There must be a list somewhere of fine GP-writers, and the powers of observation of a couple I know lead me to hope that list will grow. Bulgakov’s A Country Doctor’s Notebook is brilliant: pre-revolutionary modernity meets the medieval (imagine an exaggerated, superior James Herriot) midst wolves and blizzards; 15,613 patients treated in a first year of rural practice. Pío Baroja is another great example, and, like Céline, doesn’t know when to stop. Consultants should only write when written to.
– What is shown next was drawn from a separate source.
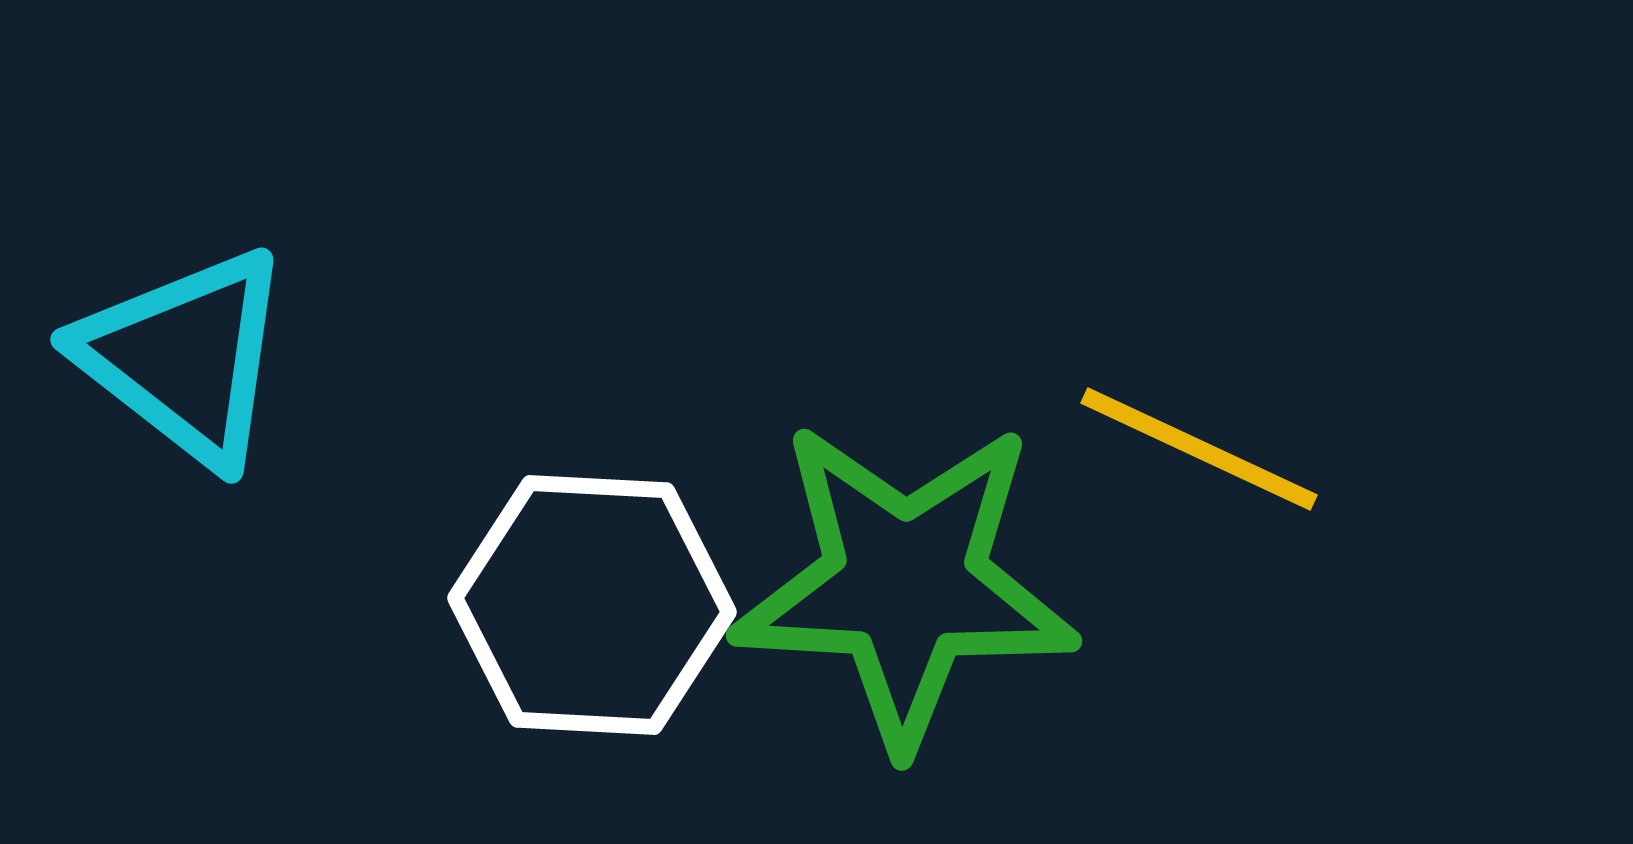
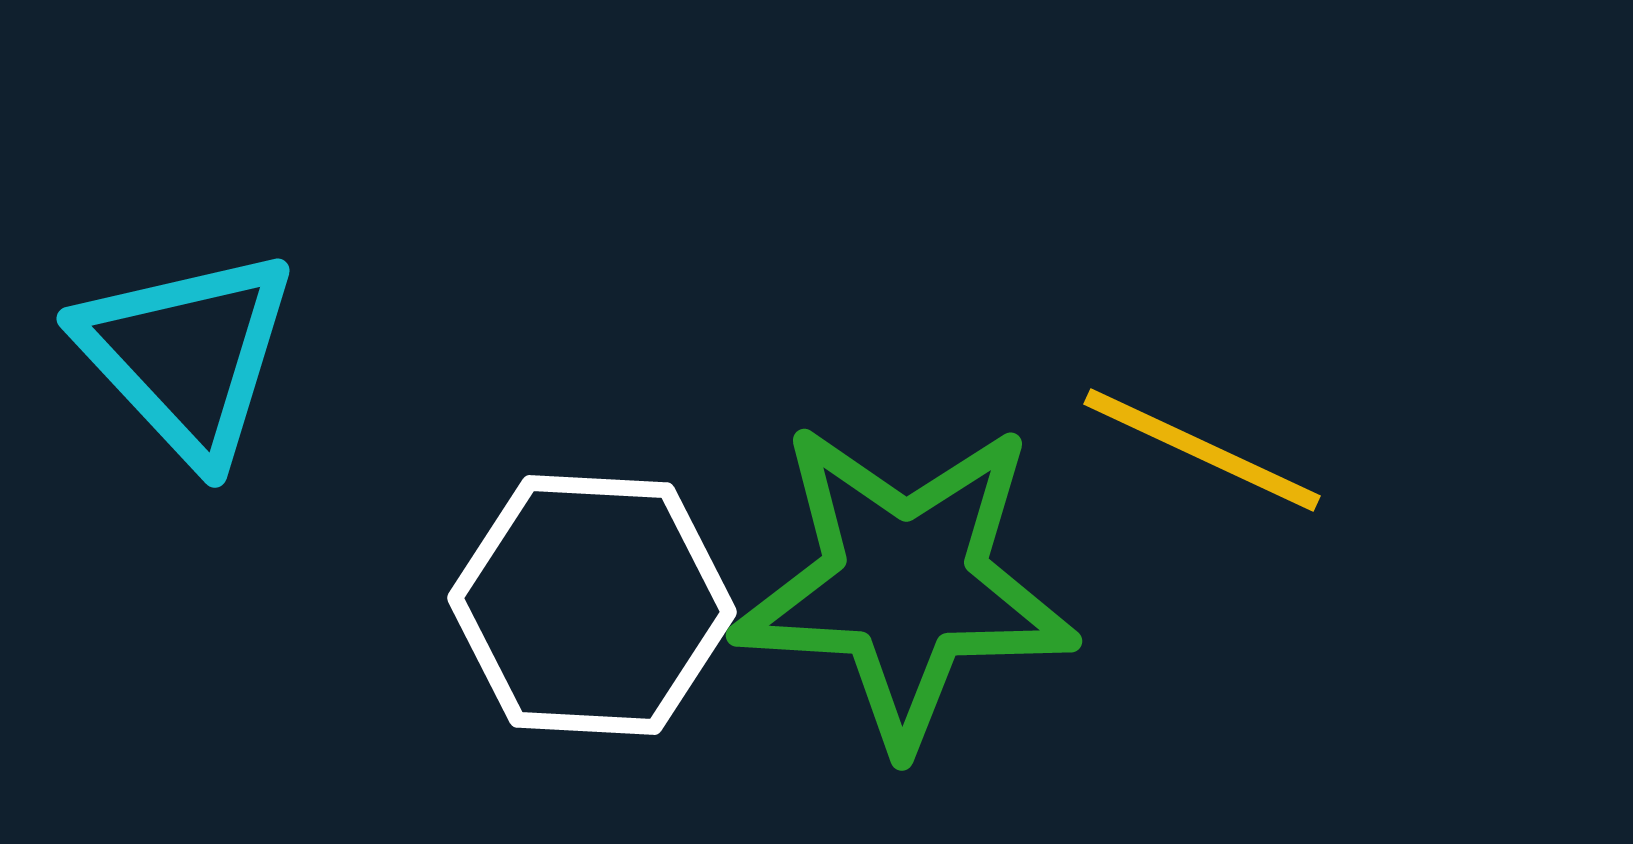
cyan triangle: moved 2 px right, 2 px up; rotated 9 degrees clockwise
yellow line: moved 3 px right, 1 px down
I can’t think of any musician-novelists (by which I mean people who have been trained as musicians or who have otherwise undergone some form of initiation into the cult of musicianship) who have managed both successfully. Music students now are taught easy bits of dodgy sociology, renamed “marketing” to preclude alarm, in the hope that they won’t end up opening every gig with the phrase, “Would you like fries with that?” But the idea of them observing or caring about individual faces in the circus they imagine will be theirs is preposterous. Legislation or rat poison should have been used to prevent Wagner from writing his own libretti. Anthony Burgess only succeeded to the extent that he did because he learnt first by listening to his dad, a part-time pub pianist, and then by making it up for himself, before having the great good fortune to be rejected by Manchester University’s music department.